En ese momento tocaron el timbre por lo menos 10 veces seguidas. El muy hijo de puta seguía teniendo las llaves del portal. Almudena y yo miramos a la entrada en silencio, no nos movimos. Después llegaron los puñetazos contra la puerta acompañados de insultos. Almudena y yo nos agarramos de la mano y seguimos mirando al frente. Los gritos y los golpes continuaron por lo menos 30 minutos más, hasta que oímos a la policía subir por las escaleras, fueron los vecinos quienes avisaron. Almudena se dejó caer al suelo de rodillas.
—Nunca se va a acabar… —susurró cuando me agaché junto a ella.

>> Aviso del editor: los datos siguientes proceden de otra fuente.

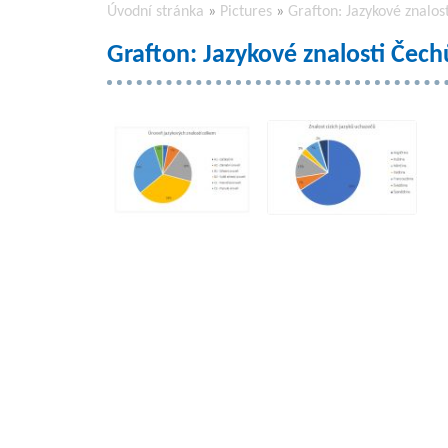
Úvodní stránka
»
Pictures
»
Grafton: Jazykové znalost
Grafton: Jazykové znalosti Čechů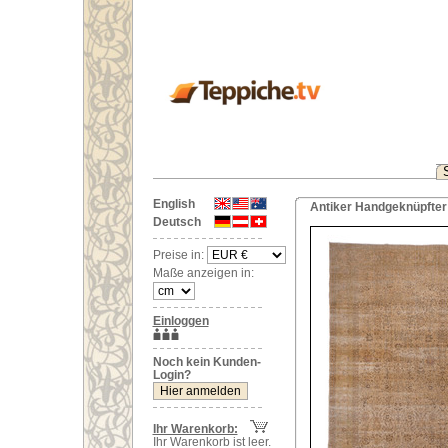
English
Antiker Handgeknüpfter 
Deutsch
Preise in:
Maße anzeigen in:
Einloggen
Noch kein Kunden-
Login?
Ihr Warenkorb:
Ihr Warenkorb ist leer.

Aquella tortura duró casi dos años y después, sin saber por qué, cesó. Nunca más se supo de él. Ni llamadas ni visitas inesperadas. Varios conocidos le dijeron que ya no vivía en Madrid, unos decían que en Huesca y otros que en Zaragoza. Sin embargo, para Almudena siempre ha seguido estando en Madrid: en el metro, al fondo de un bar, frente a su oficina, en el patio del cole de Abel y, ahora, detrás de cada mascarilla. Una vida completamente condicionada por el miedo.
—No, claro que no lo hubiera hecho. Dije muchas tonterías aquella noche, lo sabes, ¿verdad?
—Sí, lo sé —dijo. Se subió de nuevo la mascarilla y continuamos nuestro paseo como dos mujeres preocupadas por la pandemia.